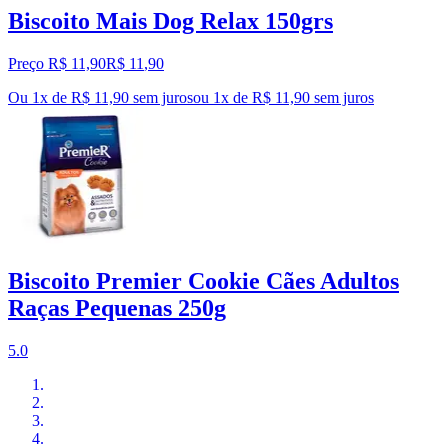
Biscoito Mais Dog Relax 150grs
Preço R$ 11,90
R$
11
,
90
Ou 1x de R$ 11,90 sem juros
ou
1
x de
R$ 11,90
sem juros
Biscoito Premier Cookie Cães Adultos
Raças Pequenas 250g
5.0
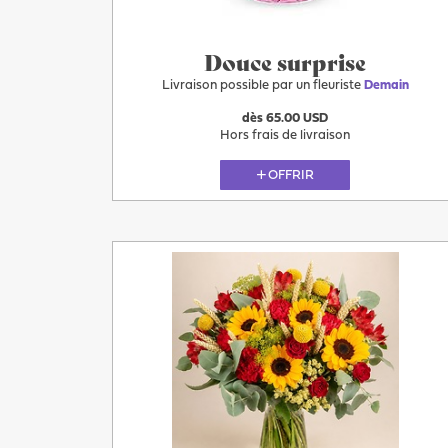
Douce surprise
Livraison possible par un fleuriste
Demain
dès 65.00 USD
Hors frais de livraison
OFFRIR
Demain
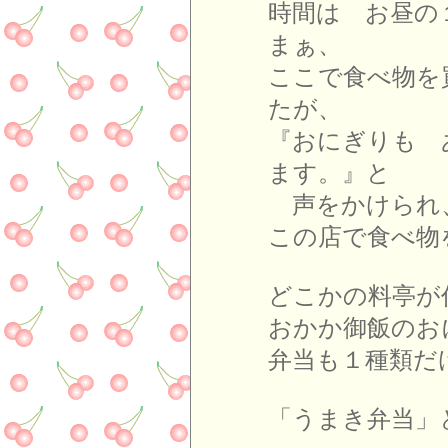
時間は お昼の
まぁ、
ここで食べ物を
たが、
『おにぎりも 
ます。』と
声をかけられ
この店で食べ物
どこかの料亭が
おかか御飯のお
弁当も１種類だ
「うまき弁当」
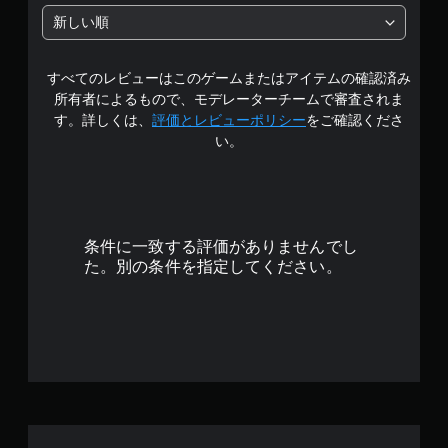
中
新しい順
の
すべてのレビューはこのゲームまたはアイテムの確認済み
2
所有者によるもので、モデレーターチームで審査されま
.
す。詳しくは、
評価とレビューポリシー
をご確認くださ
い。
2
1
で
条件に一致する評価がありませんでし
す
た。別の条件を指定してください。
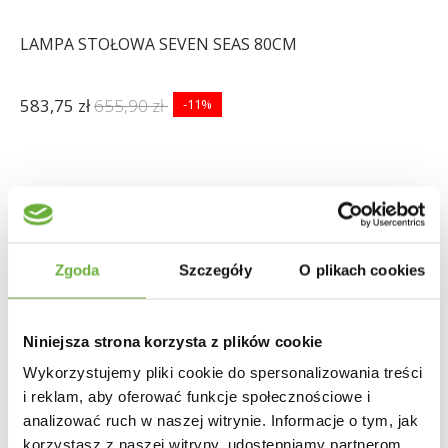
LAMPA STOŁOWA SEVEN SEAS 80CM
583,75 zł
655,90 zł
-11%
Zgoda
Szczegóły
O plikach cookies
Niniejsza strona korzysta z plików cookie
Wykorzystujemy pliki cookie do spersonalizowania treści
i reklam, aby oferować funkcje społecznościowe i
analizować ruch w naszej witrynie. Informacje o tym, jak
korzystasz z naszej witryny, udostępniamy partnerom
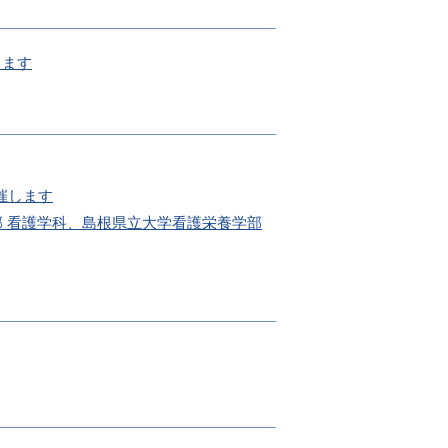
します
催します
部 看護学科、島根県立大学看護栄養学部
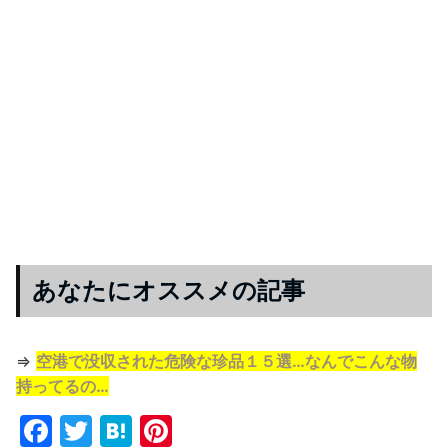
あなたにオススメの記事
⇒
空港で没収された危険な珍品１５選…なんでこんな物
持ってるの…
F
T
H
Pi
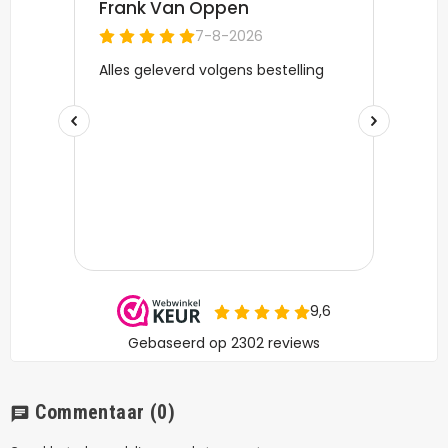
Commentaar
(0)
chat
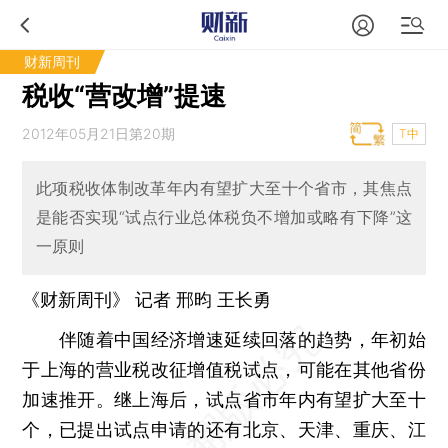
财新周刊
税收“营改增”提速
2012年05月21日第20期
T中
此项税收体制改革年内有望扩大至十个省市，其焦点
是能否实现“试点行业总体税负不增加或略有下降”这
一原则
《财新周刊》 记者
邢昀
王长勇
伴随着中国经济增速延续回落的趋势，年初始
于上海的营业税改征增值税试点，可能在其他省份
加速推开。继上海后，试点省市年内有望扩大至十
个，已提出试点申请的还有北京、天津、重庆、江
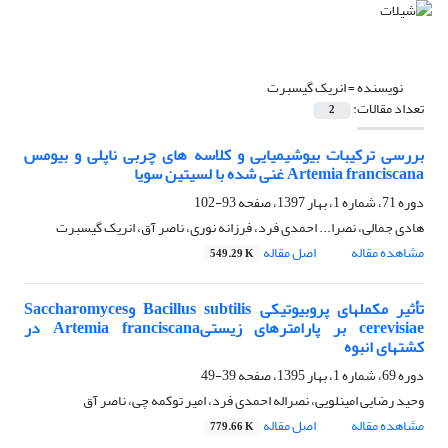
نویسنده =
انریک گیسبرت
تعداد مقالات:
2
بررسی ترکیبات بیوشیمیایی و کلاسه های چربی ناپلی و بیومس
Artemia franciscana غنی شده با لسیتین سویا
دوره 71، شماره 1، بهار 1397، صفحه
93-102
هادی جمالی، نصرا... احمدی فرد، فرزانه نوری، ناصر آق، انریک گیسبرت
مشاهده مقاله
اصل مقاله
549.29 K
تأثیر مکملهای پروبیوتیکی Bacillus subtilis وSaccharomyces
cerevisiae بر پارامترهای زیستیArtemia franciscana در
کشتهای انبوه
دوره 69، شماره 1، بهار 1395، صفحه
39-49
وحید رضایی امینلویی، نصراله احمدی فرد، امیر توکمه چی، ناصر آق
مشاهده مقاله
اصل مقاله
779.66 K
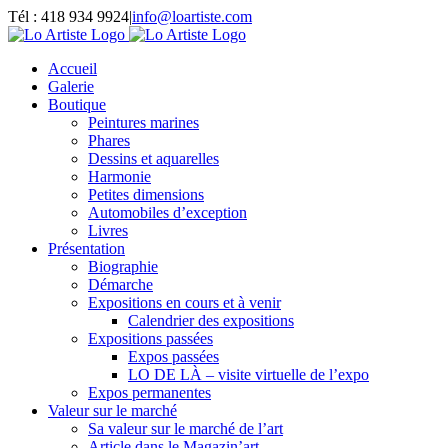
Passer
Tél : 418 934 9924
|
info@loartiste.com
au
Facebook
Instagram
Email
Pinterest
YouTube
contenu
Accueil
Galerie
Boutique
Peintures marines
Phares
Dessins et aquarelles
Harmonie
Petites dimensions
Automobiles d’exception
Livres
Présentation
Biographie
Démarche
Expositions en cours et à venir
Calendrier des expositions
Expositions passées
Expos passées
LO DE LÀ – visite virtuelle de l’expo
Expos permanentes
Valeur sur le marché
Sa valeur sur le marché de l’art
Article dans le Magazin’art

■ WHAT THIS TASK INVOLVES: Quote precisely the lines of the data from the line containing "个，已提出试点申请的还有北京、天津、重庆、江" through its final line, both included, excluding pictures.

■ EXERCISE OUTPUT:
个，已提出试点申请的还有北京、天津、重庆、江
نویسنده =
انریک گیسبرت
تعداد مقالات:
2
بررسی ترکیبات بیوشیمیایی و کلاسه های چربی ناپلی و بیومس
Artemia franciscana غنی شده با لسیتین سویا
دوره 71، شماره 1، بهار 1397، صفحه
93-102
هادی جمالی، نصرا... احمدی فرد، فرزانه نوری، ناصر آق، انریک گیسبرت
مشاهده مقاله
اصل مقاله
549.29 K
تأثیر مکملهای پروبیوتیکی Bacillus subtilis وSaccharomyces
cerevisiae بر پارامترهای زیستیArtemia franciscana در
کشتهای انبوه
دوره 69، شماره 1، بهار 1395، صفحه
39-49
وحید رضایی امینلویی، نصراله احمدی فرد، امیر توکمه چی، ناصر آق
مشاهده مقاله
اصل مقاله
779.66 K
Passer
Tél : 418 934 9924
|
info@loartiste.com
au
Facebook
Instagram
Email
Pinterest
YouTube
contenu
Accueil
Galerie
Boutique
Peintures marines
Phares
Dessins et aquarelles
Harmonie
Petites dimensions
Automobiles d’exception
Livres
Présentation
Biographie
Démarche
Expositions en cours et à venir
Calendrier des expositions
Expositions passées
Expos passées
LO DE LÀ – visite virtuelle de l’expo
Expos permanentes
Valeur sur le marché
Sa valeur sur le marché de l’art
Article dans le Magazin’art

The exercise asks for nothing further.